Immigration impacts: a murky debate

Immigration impacts: a murky debate
The “Our View” opinion offers an excellent example of the difficulties in sorting out argumentation on public policy issues, and in particular the myriad aspects of the immigration debate. Specifically, the author(s) exhibit a tendency to respond to arguments about economic efficiency with rebuttals couched in terms of equity. From a policy analysis perspective, “efficiency” arguments or policies focus on the conflict between market forces and the opinions of experts. With regard to the immigration debate, this is most focused on issues related to market structure: what effect does immigration have on the labor market in this country? Equity issues, on the other hand, are focused on conflicts between market forces and politics. Here the key question for the immigration debate is focused more on “standing:” whose interests matter most, native born Americans, or immigrants?

For example, “are immigrants taking jobs away from American citizens?” is a question of economic efficiency regarding the effect of low priced immigrant labor on the domestic labor market. “Should immigrants be allowed to compete with native workers?” is a question of equity, focused on the values that should be used to determine the importance of the first question. If we believe that immigrants should be allowed to compete without restriction, then it doesn’t really matter if they take jobs away from native or not. A major problem is that the results of each question impacts the other question. Our values might change depending on the impact that immigrants actually have on the job market in this country.

Heaven’s Door by George Borjas to offers a significant amount of empirical evidence to use for analysis of the efficiency issues related to the immigration debate. While he doesn’t focus nearly as much energy on the equity side of the conversation, the evidence Borjas presents is highly relevant to consideration of equity issues. For example, Borjas presents a thorough analysis of the skill levels of immigrants over time, and concludes that the skill levels of recent immigrants are significantly lower than those of previous immigrants. Specifically, he looks at wages earned by immigrants against the length of time they have been in the U.S. as an indicator of skill level and impact on the job market.

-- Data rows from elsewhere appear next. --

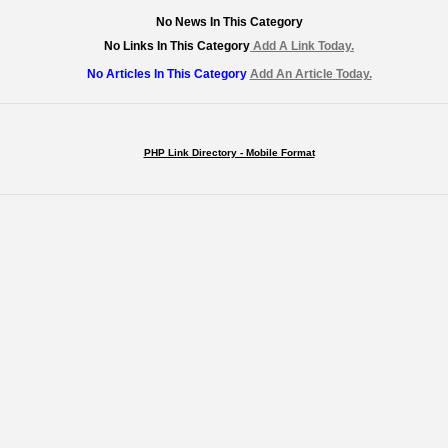
No News In This Category
No Links In This Category
Add A Link Today.
No Articles In This Category
Add An Article Today.
PHP Link Directory - Mobile Format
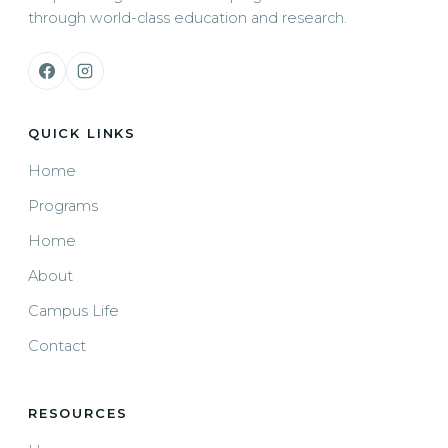
through world-class education and research.
QUICK LINKS
Home
Programs
Home
About
Campus Life
Contact
RESOURCES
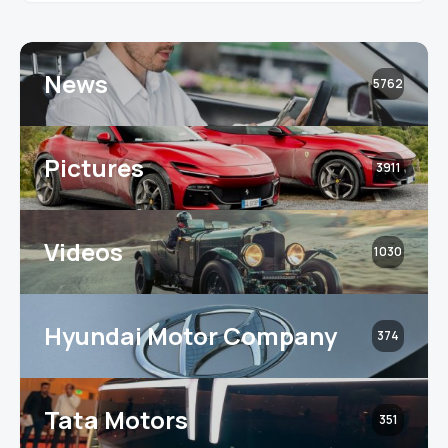
News
5762
Pictures
3911
Videos
1030
Hyundai Motor Company
374
Tata Motors
351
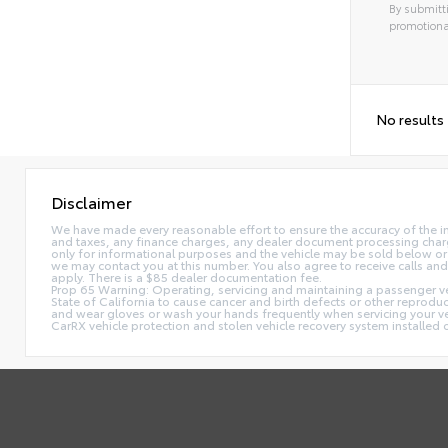
By submitti
promotiona
No results
Disclaimer
We have made every reasonable effort to ensure the accuracy of the i
and taxes, any finance charges, any dealer document processing charge,
only for informational purposes and the vehicle may be sold below or 
we may contact you at this number. You also agree to receive calls 
apply. There is a $85 dealer documentation fee.
Prop 65 Warning: Operating, servicing and maintaining a passenger ve
State of California to cause cancer and birth defects or other reprodu
and wear gloves or wash your hands frequently when servicing your 
CarRX vehicle protection and stolen vehicle recovery system installe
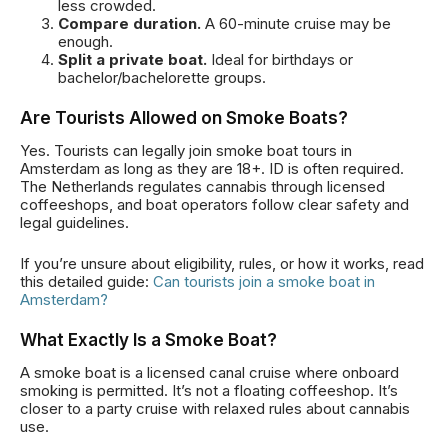
less crowded.
Compare duration.
A 60-minute cruise may be
enough.
Split a private boat.
Ideal for birthdays or
bachelor/bachelorette groups.
Are Tourists Allowed on Smoke Boats?
Yes. Tourists can legally join smoke boat tours in
Amsterdam as long as they are 18+. ID is often required.
The Netherlands regulates cannabis through licensed
coffeeshops, and boat operators follow clear safety and
legal guidelines.
If you’re unsure about eligibility, rules, or how it works, read
this detailed guide:
Can tourists join a smoke boat in
Amsterdam?
What Exactly Is a Smoke Boat?
A smoke boat is a licensed canal cruise where onboard
smoking is permitted. It’s not a floating coffeeshop. It’s
closer to a party cruise with relaxed rules about cannabis
use.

Wages earned by immigrants who arrived prior to 1980 increased over time. Generally, the longer they were here, the more they earned. On the other hand, wages earned by immigrants who arrived between 1985 and 1989 have declined over time. The implication is that lower skilled immigrants are entering the workforce at lower wages and putting pressure on native workers (and other immigrants).

As a result of this wage pressure, native workers are “voting with their feet.” Borjas presents evidence that for every 10 immigrants that move into a state, 8 natives either move out of that state or chose not to move into it (p. 77). This conclusion is supported by reports presented to Congress just this week concluding that immigration accounted for “just less than 60% of population growth from April 2000 to July 2004” in California (Lochhead, C., Immigration hurts American workers, lawmaker says, S.F. Chronicle, May 5, 2005, 5 star edition, p. A4). More directly, these studies concluded that “newly arrived immigrants have filled all net new U.S. jobs created since 2000.”

While the author(s) of “Our View” seek to challenge “the idea that there are a finite number of jobs,” the evidence presented by Borjas and the congressional testimony reported by the chronicle suggest otherwise. More importantly, this evidence could strongly impact how one feels about whose interests matter most in this debate.